A low-cost, effective Differential Multi-Ventilation system for use against COVID-19
Ventilator shortages within Canada’s healthcare system have become a problem of immediate concern during the COVID‑19 pandemic. One solution for the emerging need for additional ventilator capacity is to share a ventilator between multiple patients, called multi-ventilation. This strategy has been used in New York and has received crisis approval by Health and Human Services and the Federal Drug Administration. However, the multi-ventilation system has been restricted for use in major medical organizations due to potential safety risks such as trigger issues between the patients sharing a ventilator.
This research project proposes a state-of-art system that enables us to overcome possible safety risks to expand ventilator capacity. A low-cost and effective Differential Multi-Ventilation (DMV) system allows us to permit individualized settings for patients sharing a ventilator by utilizing flow restrictors, sensors, and a controller that allows adjustment and monitoring of inspiratory and expiratory parameters. The DMV system, which consists of 3D-printed adjustable Positive End-Expiratory Pressure (PEEP) valves, can be a cost-saving, configuration-flexible, multi-dimensional alternative. Combining adjustable PEEP valves with sensors, bypass circuits, and a controller will allow us to increase ventilator capacity, reduce the production cost, and provide improved quality patient care compared to the traditional system.

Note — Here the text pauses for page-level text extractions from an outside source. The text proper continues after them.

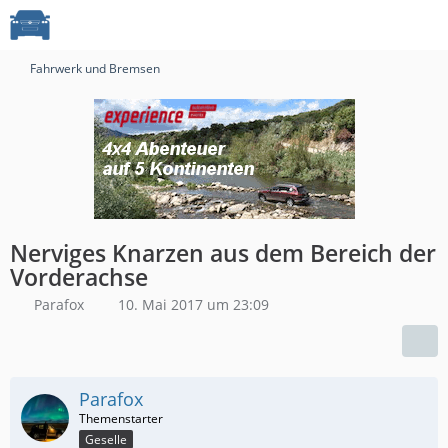
Fahrwerk und Bremsen
Nerviges Knarzen aus dem Bereich der
Vorderachse
Parafox
10. Mai 2017 um 23:09
Parafox
Geselle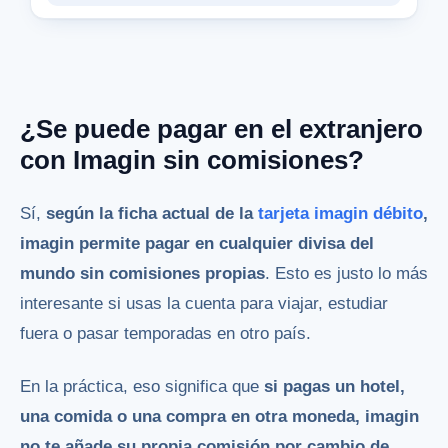
¿Se puede pagar en el extranjero
con Imagin sin comisiones?
Sí,
según la ficha actual de la
tarjeta imagin débito
,
imagin permite pagar en cualquier divisa del
mundo sin comisiones propias
. Esto es justo lo más
interesante si usas la cuenta para viajar, estudiar
fuera o pasar temporadas en otro país.
En la práctica, eso significa que
si pagas un hotel,
una comida o una compra en otra moneda, imagin
no te añade su propia comisión por cambio de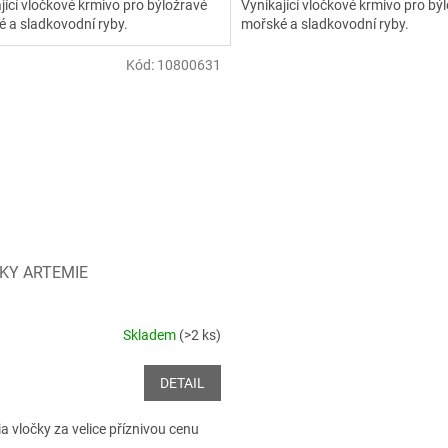
jící vločkové krmivo pro býložravé
Vynikající vločkové krmivo pro bý
 a sladkovodní ryby.
mořské a sladkovodní ryby.
Kód:
10800631
KY ARTEMIE
Skladem
(>2 ks)
DETAIL
a vločky za velice příznivou cenu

The proposed objectives of this research are to understand the system’s fluid dynamics and to improve upon the ventilations’ current structural challenges. This project’s novelties lie in the analysis of the DMV’s design parameters, optimization using a genetic algorithm, the application of micro-electromechanical system (MEMS) sensors, a pre-compensation algorithm, and the physical model. This proposal’s outcome also provides a configuration guideline, a monitoring and control module, and DMV dynamic simulation software.